Inside Looking Out: A happiness guide from ancient history
He ruled the Roman Empire from 161 to 180. History books describe him as the last of the “Five Good Emperors” when Rome lived in relative peace and stability.
Marcus Aurelius was more than a leader of an estimated 90 million people. He was a philosopher of stoicism, which is a specific guide to living a happy life. Stoic ideas are very much adaptable to our lives today.
Stoicism is all about self-discipline and moral improvement. In his book, “Meditations,” Aurelius says, “You have power over your mind — not outside events. Realize this, and you will find strength.”
It has taken me a good part of my life to accept the fact that I cannot change circumstances outside of my control. As a child, I had no power to help my parents be happily married or to do anything to help my father get better from his illnesses or get my mother to start a new life after he died even though I did try.
I thought I could plan my future, but I soon found out that too was not always under my power. Accepted at a college, I had to register for the draft lottery, but call it luck or fate, I escaped going to Vietnam when my birthday number was selected beyond those that were required to enlist in the military.
I attended Rutgers University and had to commute due to financial circumstances that also forced me to work three jobs throughout the four years. l learned that while I could plan the road map of my life, the destination would be determined more so by outside events and circumstances than by the route I wanted my GPS to take me.

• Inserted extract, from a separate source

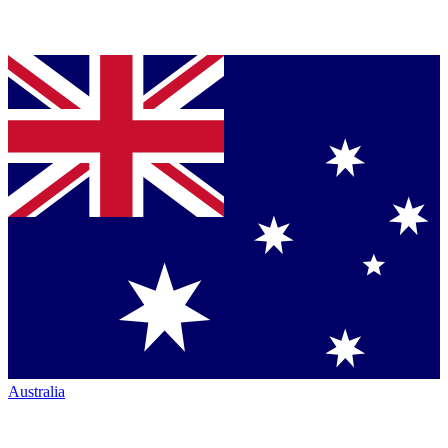
Australia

Yet, I was still fascinated by the stoic idea that I resort to the will of my own mind. Simply said, I cannot change the outcomes of circumstances, but I can manage the attitude I have toward these experiences.
Aurelius wrote, “If you are distressed by anything external, the pain is not due to the thing itself, but to your estimate of it, and this you have the power to revoke at any moment.”
We worry all the time, even though our worry never affects the outcomes of stressful situations. Many times, we think of worst-case scenarios.
“She’ll be driving late at night on unfamiliar roads. What if she has an accident or her car breaks down?”
“He’s coughing a lot with this cold. I think he might have pneumonia.”
“I don’t think I have enough money to pay the bills this month.”
These may be legitimate concerns but more times than not, the results of the issues never match the high degree of our worries.
Aurelius wrote his ideas 1850 years ago, and here’s one that hits home with us right now. “Everything we hear is an opinion, not a fact. Everything we see is a perspective, not the truth.”
Finding truth now is as rare as discovering a four-leaf clover in a football sized field. All too often we take opinion as fact; we hear the same lies over and over again until we accept the lies as truth. It’s too bad that the fictional character, Pinocchio isn’t real to every human being. There’d be an awful lot of long noses out there!
The stoics believe that “The best revenge is to be unlike him who performed the injury.”
When I stroll through TV movies to watch, I see that many have plots of revenge. Somebody gets hurt. That somebody searches for the avengers, and we know the ending. He finds them and destroys them. I suppose that in our minds we fantasize about hurting others who have hurt us. The difficult decision, but the best thing would be is to walk away and remove the pain within us.
“Whenever you are about to find fault with someone, ask yourself the following question: What fault of mine most nearly resembles the one I am about to criticize?”
We are quick to judge, but we resent being judged and this has biblical roots — he who is without sin shall cast the first stone.
“When you wake up in the morning, tell yourself: the people I deal with today will be meddling, ungrateful, arrogant, dishonest, jealous and surly. They are like this because they can’t tell good from evil. But I have seen the beauty of good, and the ugliness of evil, and have recognized that the wrongdoer has a nature related to my own — not of the same blood and birth, but the same mind, and possessing a share of the divine. And so none of them can hurt me. No one can implicate me in ugliness. Nor can I feel angry at my relative, or hate him. We were born to work together like feet, hands and eyes, like the two rows of teeth, upper and lower. To obstruct each other is unnatural. To feel anger at someone, to turn your back on him: these are unnatural.”
Easy to say by the Stoics. Hard to put into action. Those who put this advice into play have one step up on preserving peace of mind.
Some final words from Marcus Aurelius. “Think of yourself as dead. You have lived your life. Now, take what’s left and live it properly. What doesn’t transmit light creates its own darkness. Dwell on the beauty of life. Watch the stars and see yourself running with them.”
Nearly two thousand years ago, this Emperor of Rome looked up at the same night sky filled with the same stars we see today. In that manner, time stands still for a moment to remind us that the quest for happiness back then is the same as it is now.